Transferred Epithet Meaning
A transferred epithet is a little-known but frequently employed figure of speech in which a modifier (typically an adjective) qualifies a noun other than the person or object it is actually describing. In other words, the adjective or modifier that is meant to characterise one noun in the sentence gets shifted to another noun in the sentence.
Transferred Epithet Figure of Speech
As the name implies, a transferred epithet is a figure of speech created by transferring an epithet. An adjective or adverb that modifies a noun in a sentence—most often the subject—is referred to as an epithet. However, in order to create a transferred epithet, this epithet is moved from the noun it is truly intended to describe to another noun in the phrase (most likely the noun that replaces the object). For instance, the adjective memorable in the phrase “we had a memorable day” refers to people having a memorable experience rather than the day itself.
Let’s look up a few definitions in dictionaries to get a better understanding of what a transferred epithet is. A transferred epithet is created when “an adjective appropriate to one noun is attached to another by association,” according to the Oxford Dictionary of Literary Terms. An epithet is defined as “an adjective or phrase that is used to describe somebody’s/character something’s or most important quality, especially in order to give praise or criticism.” An epithet is described as “an adjective added to a person’s name or a phrase used instead of it, usually to criticize or commend them” by the Cambridge Dictionary.
Transferred Epithet Poetic Device
After reading the meaning and description of a transferred epithet, if you’re wondering how to create one, the following information will help. Make sure you are clear on what you want to describe or the impression you want to achieve before creating a transferable epithet.
For instance, you could say, “I did not sleep all night,” if you wanted to indicate that you had trouble sleeping because of a power outage or because someone left the lights on all night. I may have had a restless night. Which of these, in your opinion, would have a more favourable and durable effect? You did not obtain much sleep, as was stated in the first sentence. The second phrase also implies the same thing, but you paint a much clearer image of the same by using the adjective “sleepless” to describe the night when it genuinely reflects what occurred to you.
Many of you frequently and unintentionally employ transferable epithets. You would either respond, “I had such a great day,” or “I had such a dreadful day,” when asked how your day was. You don’t often say, “My day was amazing.” This is primarily due to the fact that your experience, not the day, is considered.

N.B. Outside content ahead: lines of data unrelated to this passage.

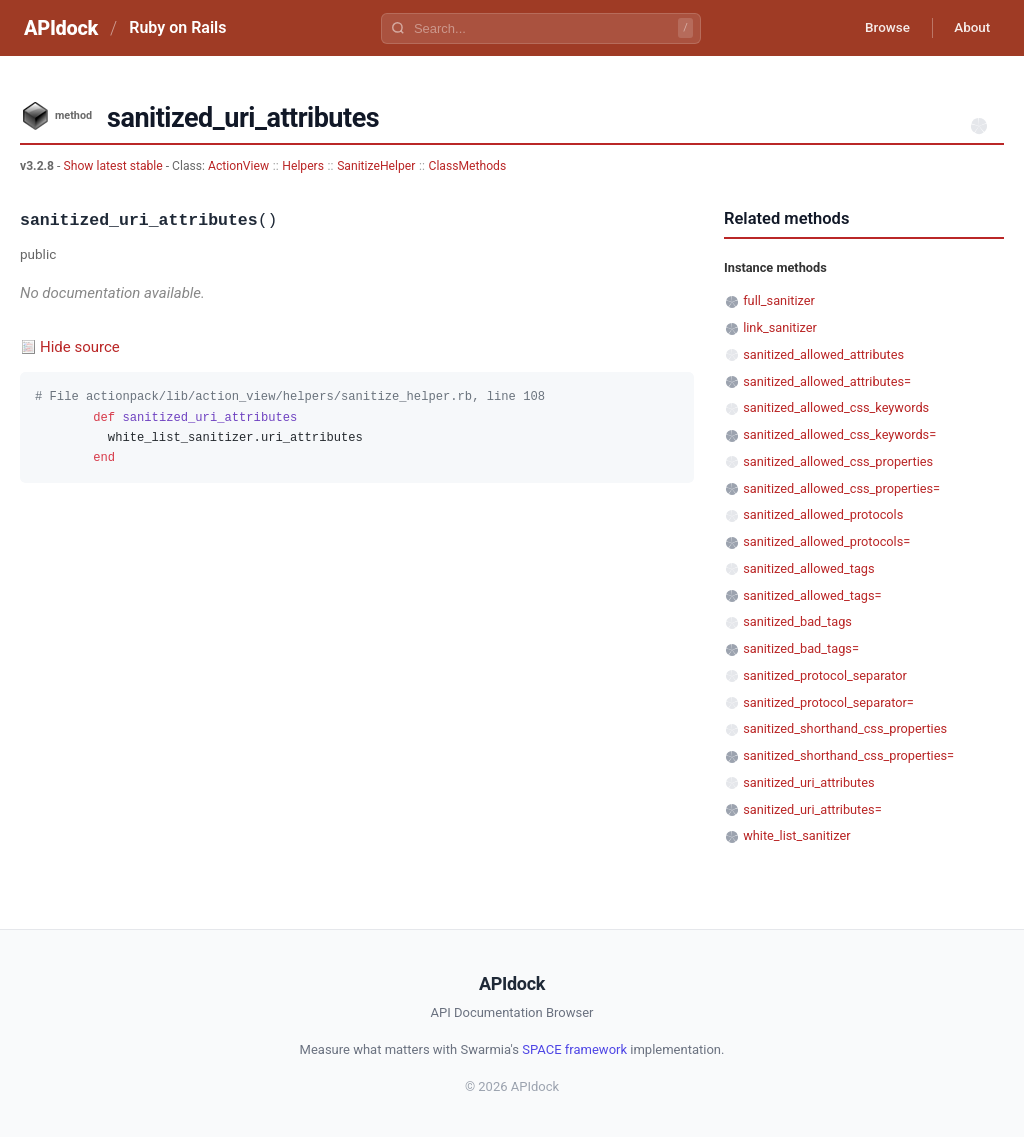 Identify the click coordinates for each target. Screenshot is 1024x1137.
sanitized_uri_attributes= (812, 809)
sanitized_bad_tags (797, 621)
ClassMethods (468, 166)
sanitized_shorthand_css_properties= (848, 755)
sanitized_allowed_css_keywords (836, 407)
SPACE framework (574, 1049)
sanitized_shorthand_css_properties (845, 728)
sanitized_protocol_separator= (828, 702)
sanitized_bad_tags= (801, 648)
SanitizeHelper (376, 166)
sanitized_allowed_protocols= (826, 541)
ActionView (238, 166)
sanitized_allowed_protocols (823, 514)
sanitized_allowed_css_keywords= (839, 434)
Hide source (80, 347)
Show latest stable (114, 166)
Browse (878, 28)
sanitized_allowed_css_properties (838, 461)
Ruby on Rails (177, 27)
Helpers (303, 166)
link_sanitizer (780, 327)
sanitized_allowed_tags (808, 568)
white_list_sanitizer (796, 835)
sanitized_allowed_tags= (812, 595)
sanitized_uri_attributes (808, 782)
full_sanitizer (779, 300)
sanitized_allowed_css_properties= (841, 488)
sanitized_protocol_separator (825, 675)
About (969, 28)
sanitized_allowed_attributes (823, 354)
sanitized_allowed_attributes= (827, 381)
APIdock (61, 28) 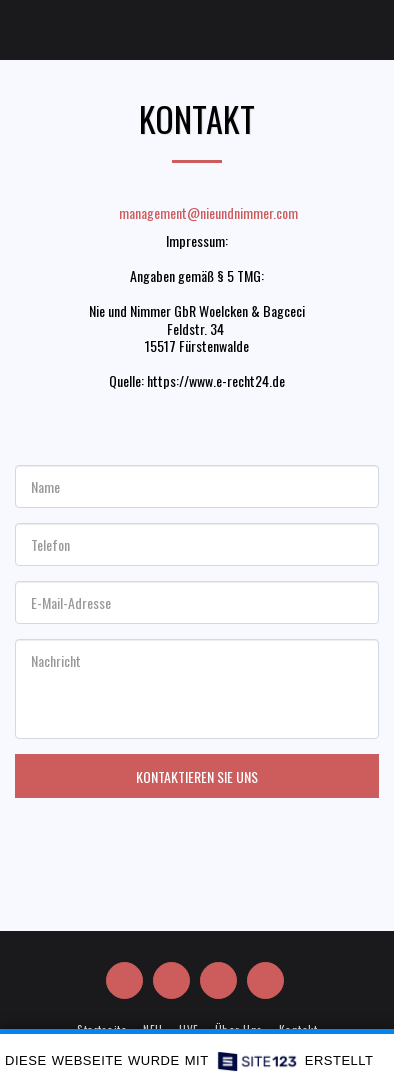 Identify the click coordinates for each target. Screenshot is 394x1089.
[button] (22, 29)
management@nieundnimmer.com (197, 212)
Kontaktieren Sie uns (197, 776) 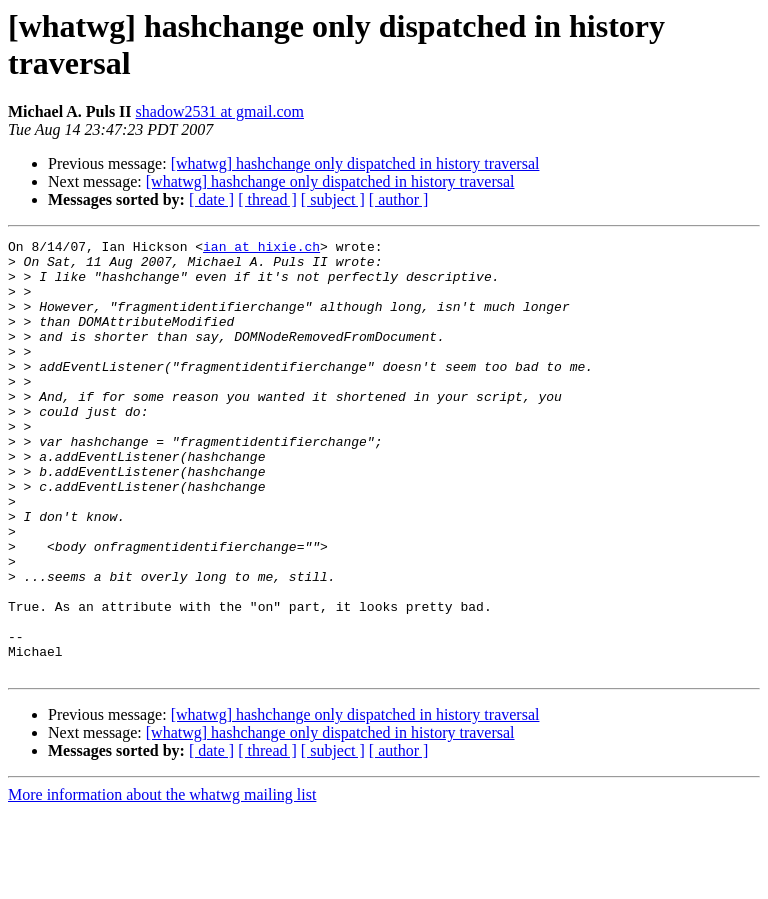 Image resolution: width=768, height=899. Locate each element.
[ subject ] (333, 199)
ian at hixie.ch (261, 249)
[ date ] (211, 199)
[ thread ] (267, 199)
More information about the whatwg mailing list (162, 881)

Transferred Epithet vs Personification
So, if you’re wondering if personification can also be used to depict an intangible concept or thing, the answer is yes. The difference between a transferred epithet and personification is that personification is used to personify a specific item or idea, whilst the transferred epithet is not. For a better understanding of how the two figures of speech differ from one another, look at the table that is provided below.
|Transferred Epithet refers to the use of an adjective or a phrase that describes a noun to modify another noun in the sentence.||Personification is characterised by the action of personifying or associating human attributes to an inanimate object, an abstract idea, or a quality.|
|It is identified by the adjective or phrase that describes the noun in the sentence.||It can be identified by locating the noun that is being personified and the verb that lets the personification happen.|
The teacher pointed an angry finger at the class.
“Death lays his icy hands on kings” – James Shirley.
Transferred Epithet Examples
Now, go through some more common examples of transferred epithets from literature and day-to-day conversations to completely understand how they work.
- “Of noble natures, of the gloomy days,
Of all the unhealthy and o’er-darkened ways” (‘Endymion’ by John Keats)
- “But Custard cried for a nice safe cage.” (‘The Tale of Custard the Dragon by Ogden Nash)
- “And the sea, which appears to have changed less
Washed their terribly transient feet.” (‘A Photograph’ by Shirley Toulson)
- “The snake trying
to escape the pursuing stick” (‘The Snake Trying’ by W. W. E. Ross)
- “The plowman homeward plods his weary way.” (‘Elegy Written in a Country Churchyard’ by Thomas Gray)
- We had such a wonderful time at the movies yesterday.
- I have a satisfying job.
- We had a friendly conversation.
- The four men who committed the murder were put in the condemned cell.
- They seemed to have an unhappy marriage.